*** Begin section ***

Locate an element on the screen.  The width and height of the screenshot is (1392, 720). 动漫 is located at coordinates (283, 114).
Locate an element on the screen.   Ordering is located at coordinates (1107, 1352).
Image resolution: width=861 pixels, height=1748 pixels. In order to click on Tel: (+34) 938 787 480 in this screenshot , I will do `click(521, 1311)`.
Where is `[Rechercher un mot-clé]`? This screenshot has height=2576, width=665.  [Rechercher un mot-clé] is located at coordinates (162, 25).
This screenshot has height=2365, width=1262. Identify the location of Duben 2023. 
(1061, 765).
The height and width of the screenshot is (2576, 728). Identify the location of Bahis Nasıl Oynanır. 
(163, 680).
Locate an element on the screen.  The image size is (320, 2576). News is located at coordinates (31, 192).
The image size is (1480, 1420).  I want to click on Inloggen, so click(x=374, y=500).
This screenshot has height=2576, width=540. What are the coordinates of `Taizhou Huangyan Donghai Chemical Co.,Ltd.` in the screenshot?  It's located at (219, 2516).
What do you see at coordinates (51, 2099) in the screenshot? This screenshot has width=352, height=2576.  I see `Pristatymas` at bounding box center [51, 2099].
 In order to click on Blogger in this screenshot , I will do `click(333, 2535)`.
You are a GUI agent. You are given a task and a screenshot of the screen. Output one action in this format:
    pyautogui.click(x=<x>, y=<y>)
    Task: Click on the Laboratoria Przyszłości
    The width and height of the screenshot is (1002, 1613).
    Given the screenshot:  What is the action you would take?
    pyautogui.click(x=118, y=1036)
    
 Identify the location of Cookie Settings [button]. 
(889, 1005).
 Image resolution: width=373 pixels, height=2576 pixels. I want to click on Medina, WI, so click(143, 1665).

*** End section ***

Exercise directions: Copy all lines of the preceding data that hold the word "coordinates".

Response to this task:
Locate an element on the screen.  The width and height of the screenshot is (1392, 720). 动漫 is located at coordinates (283, 114).
Locate an element on the screen.   Ordering is located at coordinates (1107, 1352).
Where is `[Rechercher un mot-clé]`? This screenshot has height=2576, width=665.  [Rechercher un mot-clé] is located at coordinates (162, 25).
Locate an element on the screen.  The image size is (320, 2576). News is located at coordinates (31, 192).
This screenshot has height=2576, width=540. What are the coordinates of `Taizhou Huangyan Donghai Chemical Co.,Ltd.` in the screenshot?  It's located at (219, 2516).
What do you see at coordinates (51, 2099) in the screenshot? This screenshot has width=352, height=2576.  I see `Pristatymas` at bounding box center [51, 2099].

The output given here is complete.